Gaia is the mother of us all, and thus, loves each and everyone of us. Sadly, we do not return as much love as we should, and are in the process of murdering her, EVEN AS WE SPEAK! This is because greedy, phallocentric civilization (which refuses to wait patiently for their nature to provide) is cutting her up and looting her body!

Civilization (powered by the evil magick of technology, in contrast to legitimate witchcraft, such as harmless orgies), is destroying all that is good by discriminanting against all natures wonders, such as disease, jizz, and shite).

In order to stop this travesty against Our Mother, we MUST destroy the disease of civilization! We must destroy the Male God and his rationalizations, prohibitions, and utilitarian ethics! We must remember, WE BELONG TO THE EARTH, WE ARE THE EARTH, so do not feel guilty about killing her enemies, because we all come from Earth, and to Earth we ALL shale someday return, and those that are her enemy will no longer be so IF THEY ARE RECYCLED!


The Ugly Truth[edit]

To many, Gaia is a benevolent figure who loves and indulges her children and generally means well, if not always too bright, or abled, and had been WAY too nice to us. However, the truth is that Gaia is a sadistic witch who indulges only gangsters and Fascists and allows them to eat/feck their younger, weaker, retarded siblings (sometimes she even eats them herself. See: Natural Selection).
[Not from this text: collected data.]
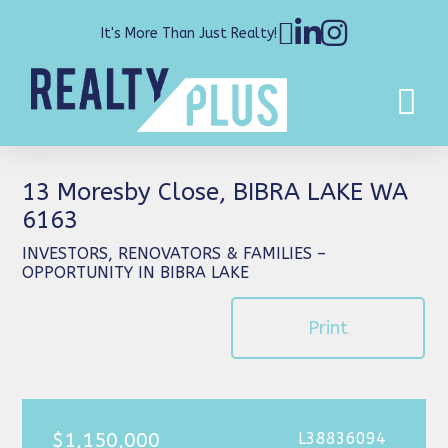
It's More Than Just Realty!
13 Moresby Close, BIBRA LAKE WA
6163
INVESTORS, RENOVATORS & FAMILIES –
OPPORTUNITY IN BIBRA LAKE
Print
$1,150,000
L38836094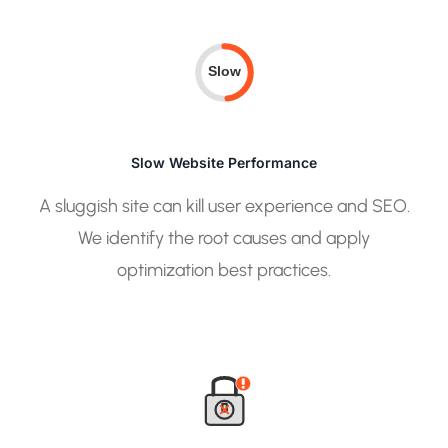
Slow
Slow Website Performance
A sluggish site can kill user experience and SEO.
We identify the root causes and apply
optimization best practices.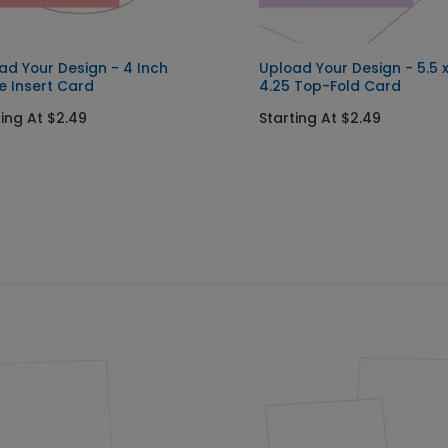
ad Your Design - 4 Inch
Upload Your Design - 5.5 
le Insert Card
4.25 Top-Fold Card
ting At $2.49
Starting At $2.49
Most of her children are retards so they cannot see it, or they are evil so they do not care, but those who have seen this and are at least halfway righteous (Such as Siddhartha, Paul of Tarsus, Roy Masters, and various Christians, Buddhists, Sailor Earth, Gnostics, and Arthur Schopenhauer) know her by many names such as Kali, Ma Barker, and Mommie Dearest, and have come forward with their personal encounters with the bitch.

Her favorite sons are Al Capone, Steve Ballmer, Ariel Sharon, Kim Jong Il, Saddam Hussein, The Krays, Norman Bates and various other gangsters, and reptiles like the Dinosaurs (See: David Icke).

The husband of Gaia is Uranus (aka Ur anus). He is big, in the sky, and he is GOD, but no God. Greeks, Freeks and Geeks worship Uranus like God of heaven. Uranus' brother Pontus is somewhat better than Uranus. Children of Gaia and Uranus are Titans, Cyclops and some ugly giants with one hundred arms and 50 heads.